On the Block - how to sell your training business
Training & Development, Oct, 2001 by Anver S. Suleiman, Eva Kaplan-Leiserson
Thinking of selling your training company? Here's what you need to know first.
When people tell me that they're interested in selling their training company, I often reply that this may not be the best time.
The economy is one reason, but more often it's not the right time because people haven't prepared.
Taking three months, six months, or a year to get your company ready for sale can significantly increase your selling price. It's like selling your house: If you don't mow the lawn or paint first, you're devaluing the property.
Telling people to wait to sell their company might be controversial coming from an investment banker. But I try to put myself in the shoes of the seller and ask, What would I do if it were my company?
Questions to ask
If you're considering selling your company, the first step is to make sure you know the answers to some crucial questions. They are based on more than 50 transactions in which I represented either myself, a buyer, or a seller (usually the latter). The list isn't exhaustive-there's no end to the possibilities and opportunities-but it's a good start.
Why do you want to sell? Are you ready to retire? Can't grow the business any more on your own? Need cash? Scared of the future? Think it's an ideal time? Want to take a sabbatical? You need to understand your motivation for selling so you can map your strategy.
For example, if your business is built around you and your motivation is to stop working, selling your company right now isn't your best option. You need to examine how you can develop people and put them in leadership roles, and other ways you can make sure you're nor the focus of the company, before you put it on the marker.

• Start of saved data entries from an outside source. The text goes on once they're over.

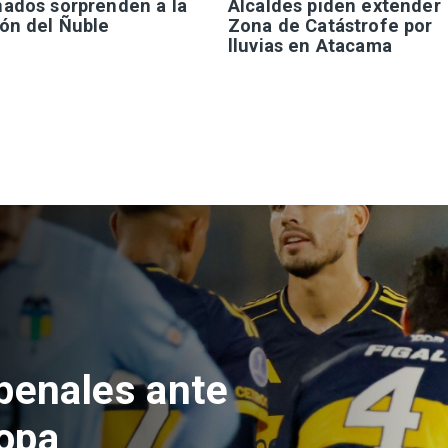
nados sorprenden a la
Alcaldes piden extender
ión del Ñuble
Zona de Catástrofe por
lluvias en Atacama
e Hacienda da
test de drogas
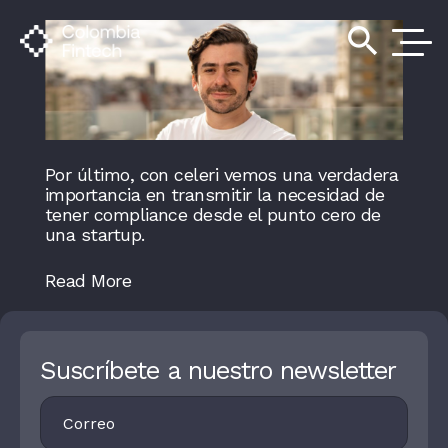
search
Por último, con celeri vemos una verdadera
importancia en transmitir la necesidad de
tener compliance desde el punto cero de
una startup.
Read More
Suscríbete a nuestro newsletter
Footer
I
Newsletter
F
Y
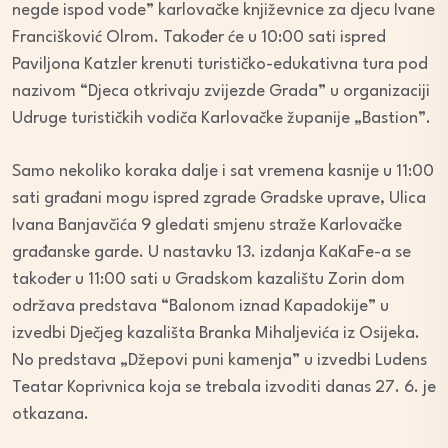
negde ispod vode” karlovačke književnice za djecu Ivane
Francišković Olrom. Također će u 10:00 sati ispred
Paviljona Katzler krenuti turističko-edukativna tura pod
nazivom “Djeca otkrivaju zvijezde Grada” u organizaciji
Udruge turističkih vodiča Karlovačke županije „Bastion”.
Samo nekoliko koraka dalje i sat vremena kasnije u 11:00
sati građani mogu ispred zgrade Gradske uprave, Ulica
Ivana Banjavčića 9 gledati smjenu straže Karlovačke
građanske garde. U nastavku 13. izdanja KaKaFe-a se
također u 11:00 sati u Gradskom kazalištu Zorin dom
održava predstava “Balonom iznad Kapadokije” u
izvedbi Dječjeg kazališta Branka Mihaljevića iz Osijeka.
No predstava „Džepovi puni kamenja” u izvedbi Ludens
Teatar Koprivnica koja se trebala izvoditi danas 27. 6. je
otkazana.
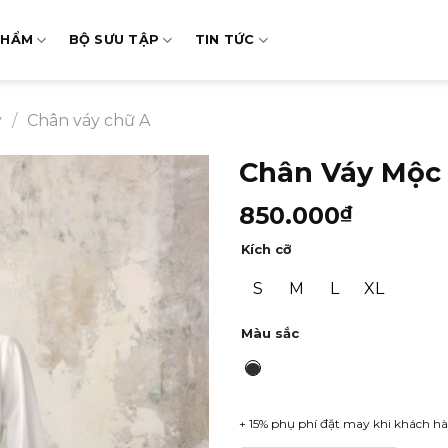
PHẨM
BỘ SƯU TẬP
TIN TỨC
y
/
Chân váy chữ A
Chân Váy Mộc
850.000
₫
Kích cỡ
S
M
L
XL
Màu sắc
+ 15% phụ phí đặt may khi khách hà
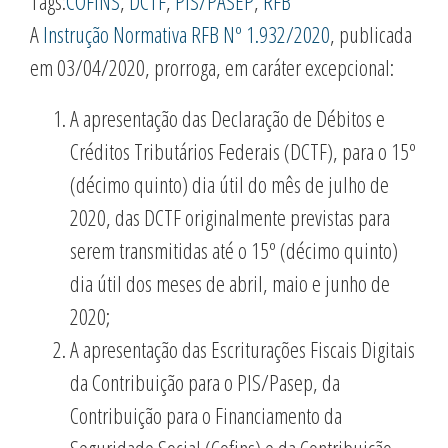
Tags:
COFINS
,
DCTF
,
PIS/PASEP
,
RFB
A
Instrução Normativa RFB Nº 1.932/2020
, publicada
em 03/04/2020, prorroga, em caráter excepcional:
A apresentação das Declaração de Débitos e
Créditos Tributários Federais (DCTF), para o 15º
(décimo quinto) dia útil do mês de julho de
2020, das DCTF originalmente previstas para
serem transmitidas até o 15º (décimo quinto)
dia útil dos meses de abril, maio e junho de
2020;
A apresentação das Escriturações Fiscais Digitais
da Contribuição para o PIS/Pasep, da
Contribuição para o Financiamento da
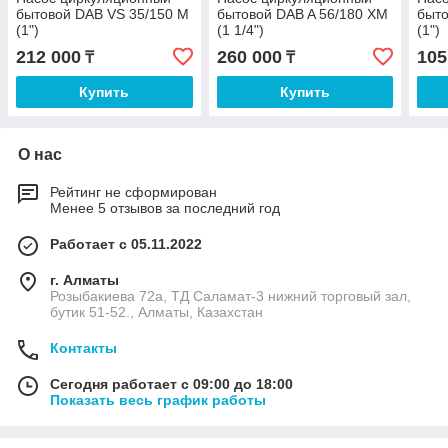
бытовой DAB VS 35/150 M
бытовой DAB A 56/180 XM
быто
(1")
(1 1/4")
(1")
212 000
260 000
105
₸
₸
Купить
Купить
О нас
Рейтинг не сформирован
Менее 5 отзывов за последний год
Работает с 05.11.2022
г. Алматы
Розыбакиева 72а, ТД Саламат-3 нижний торговый зал,
бутик 51-52., Алматы, Казахстан
Контакты
Сегодня работает с 09:00 до 18:00
Показать весь график работы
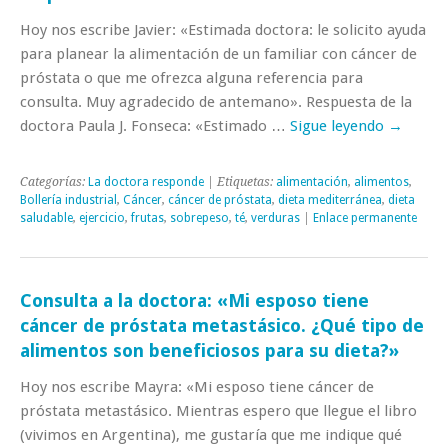
Hoy nos escribe Javier: «Estimada doctora: le solicito ayuda
para planear la alimentación de un familiar con cáncer de
próstata o que me ofrezca alguna referencia para
consulta. Muy agradecido de antemano». Respuesta de la
doctora Paula J. Fonseca: «Estimado …
Sigue leyendo
→
Categorías:
La doctora responde
| Etiquetas:
alimentación
,
alimentos
,
Bollería industrial
,
Cáncer
,
cáncer de próstata
,
dieta mediterránea
,
dieta
saludable
,
ejercicio
,
frutas
,
sobrepeso
,
té
,
verduras
|
Enlace permanente
Consulta a la doctora: «Mi esposo tiene
cáncer de próstata metastásico. ¿Qué tipo de
alimentos son beneficiosos para su dieta?»
Hoy nos escribe Mayra: «Mi esposo tiene cáncer de
próstata metastásico. Mientras espero que llegue el libro
(vivimos en Argentina), me gustaría que me indique qué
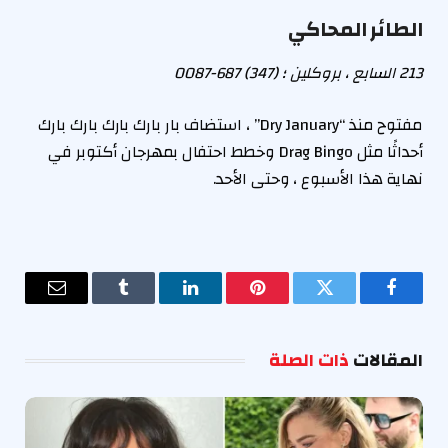
الطائر المحاكي
213 السابع ، بروكلين ؛ (347) 687-0087
مفتوح منذ “Dry January” ، استضاف بار بارك بارك بارك بارك
أحداثًا مثل Drag Bingo وخطط احتفال بمهرجان أكتوبر في
نهاية هذا الأسبوع ، وحتى الأحد.
فيسبوك
تويتر
بينتيريست
لينكدإن
Tumblr
البريد
الإلكترو
المقالات
ذات الصلة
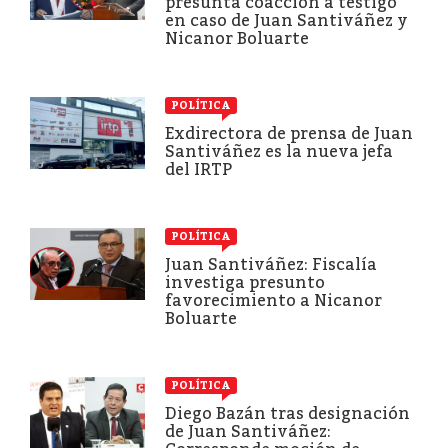
presunta coacción a testigo
en caso de Juan Santiváñez y
Nicanor Boluarte
POLÍTICA
Exdirectora de prensa de Juan
Santiváñez es la nueva jefa
del IRTP
POLÍTICA
Juan Santiváñez: Fiscalía
investiga presunto
favorecimiento a Nicanor
Boluarte
POLÍTICA
Diego Bazán tras designación
de Juan Santiváñez:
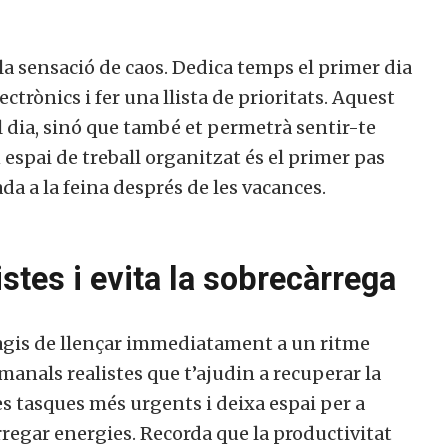
sensació de caos. Dedica temps el primer dia
ectrònics i fer una llista de prioritats. Aquest
 dia, sinó que també et permetrà sentir-te
espai de treball organitzat és el primer pas
da a la feina després de les vacances.
stes i evita la sobrecàrrega
col·laborar a Converses a Cata
’hagis de llençar immediatament a un ritme
tmanals realistes que t’ajudin a recuperar la
s tasques més urgents i deixa espai per a
egar energies. Recorda que la productivitat
Et convidem a participar i ser un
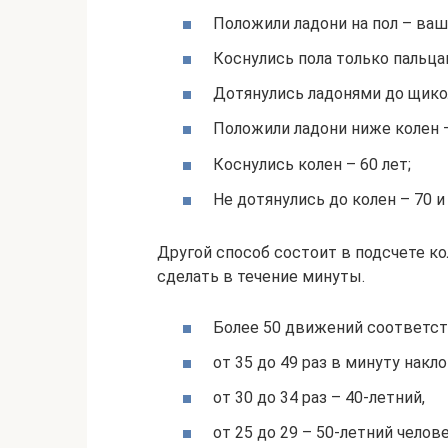
Положили ладони на пол – ваш
Коснулись пола только пальцам
Дотянулись ладонями до щикол
Положили ладони ниже колен –
Коснулись колен – 60 лет;
Не дотянулись до колен – 70 и
Другой способ состоит в подсчете к
сделать в течение минуты.
Более 50 движений соответств
от 35 до 49 раз в минуту накл
от 30 до 34 раз – 40-летний,
от 25 до 29 – 50-летний челове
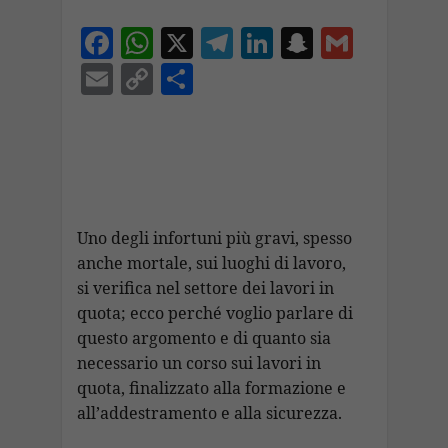
F
W
X
T
Li
S
G
ac
h
el
n
n
m
E
C
C
e
at
e
k
a
ai
m
o
o
b
s
gr
e
p
l
ai
p
n
o
A
a
dI
c
l
y
di
o
p
m
n
h
Li
vi
k
p
at
n
di
Uno degli infortuni più gravi, spesso
k
anche mortale, sui luoghi di lavoro,
si verifica nel settore dei lavori in
quota; ecco perché voglio parlare di
questo argomento e di quanto sia
necessario un corso sui lavori in
quota, finalizzato alla formazione e
all’addestramento e alla sicurezza.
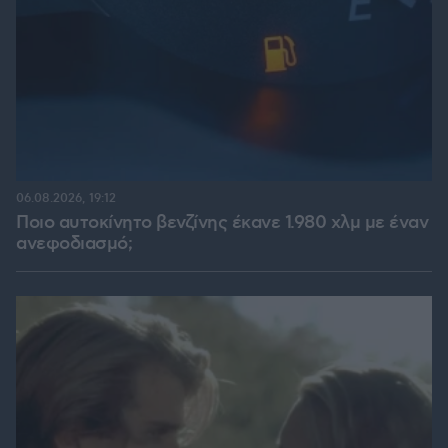
06.08.2026, 19:12
Ποιο αυτοκίνητο βενζίνης έκανε 1.980 χλμ με έναν
ανεφοδιασμό;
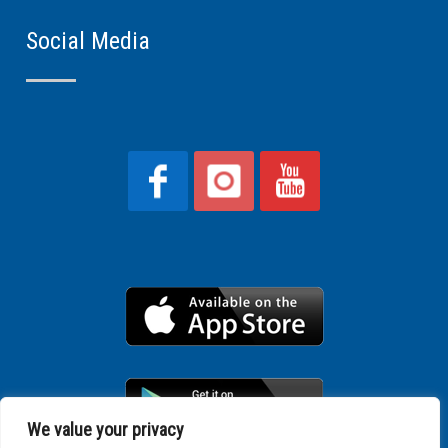
Social Media
We value your privacy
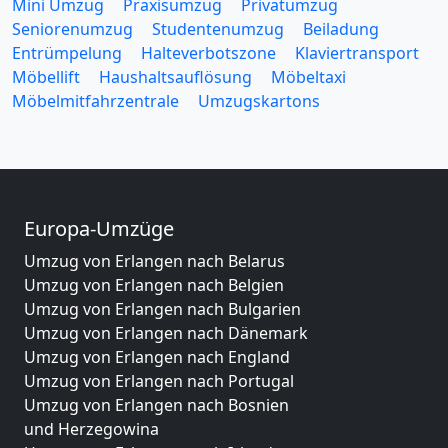
Mini Umzug
Praxisumzug
Privatumzug
Seniorenumzug
Studentenumzug
Beiladung
Entrümpelung
Halteverbotszone
Klaviertransport
Möbellift
Haushaltsauflösung
Möbeltaxi
Möbelmitfahrzentrale
Umzugskartons
Europa-Umzüge
Umzug von Erlangen nach Belarus
Umzug von Erlangen nach Belgien
Umzug von Erlangen nach Bulgarien
Umzug von Erlangen nach Dänemark
Umzug von Erlangen nach England
Umzug von Erlangen nach Portugal
Umzug von Erlangen nach Bosnien
und Herzegowina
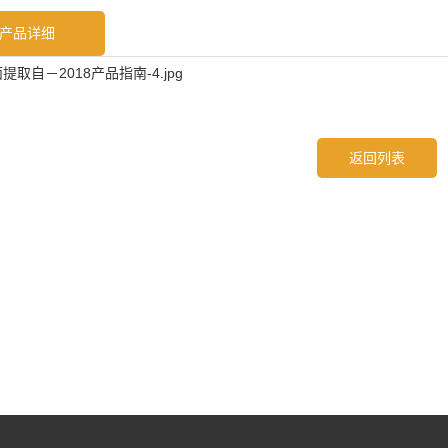
产品详细
返回列表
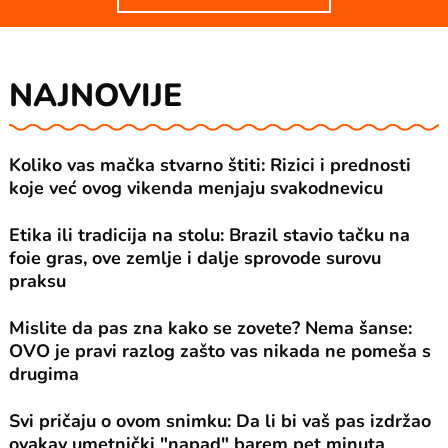
NAJNOVIJE
Koliko vas mačka stvarno štiti: Rizici i prednosti
koje već ovog vikenda menjaju svakodnevicu
Etika ili tradicija na stolu: Brazil stavio tačku na
foie gras, ove zemlje i dalje sprovode surovu
praksu
Mislite da pas zna kako se zovete? Nema šanse:
OVO je pravi razlog zašto vas nikada ne pomeša s
drugima
Svi pričaju o ovom snimku: Da li bi vaš pas izdržao
ovakav umetnički "napad" barem pet minuta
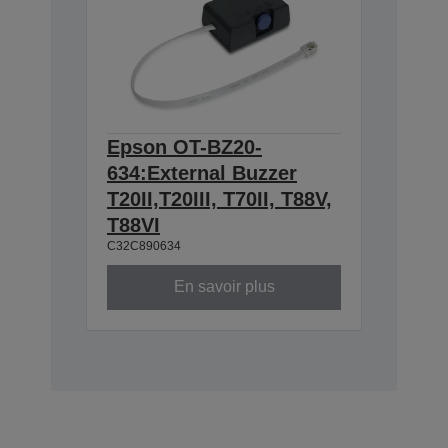
Epson OT-BZ20-
634:External Buzzer
T20II,T20III, T70II, T88V,
T88VI
C32C890634
En savoir plus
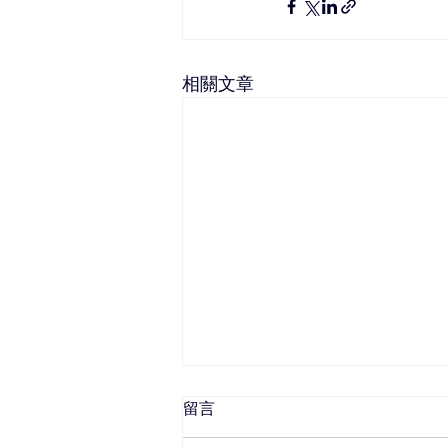
相關文章
留言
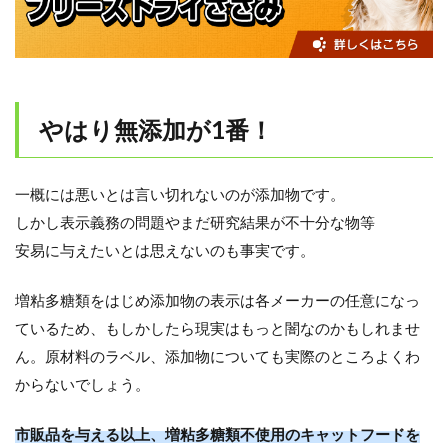
やはり無添加が1番！
一概には悪いとは言い切れないのが添加物です。
しかし表示義務の問題やまだ研究結果が不十分な物等
安易に与えたいとは思えないのも事実です。
増粘多糖類をはじめ添加物の表示は各メーカーの任意になっ
ているため、もしかしたら現実はもっと闇なのかもしれませ
ん。原材料のラベル、添加物についても実際のところよくわ
からないでしょう。
市販品を与える以上、増粘多糖類不使用のキャットフードを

Ask, Is my motivation clearly established and is my strategy aligned? You need to be honest with yourself and all other parties involved.
When did you decide you wanted to sell? If you just decided, this probably isn't the best time. First, you need to get your house in order and make decisions about what you can do over the next 12 months or so to make the company more attractive--thus, more valuable. It could be the best 12-month investment of your working life. Note: A year is a general estimate. The exact amount of time you take to prepare depends on how much in order your company already is and on market conditions.
How is the economy? Investigate how experts view the economy, short- and long-term. Ask yourself honestly how your company is doing in comparison to market indicators. For most people, all other factors being equal, 2001 isn't the time to sell. Multiples (factors of revenue or profit) are lower; psychology is negative. Taking your eye off the ball (your business) at this time isn't a great idea.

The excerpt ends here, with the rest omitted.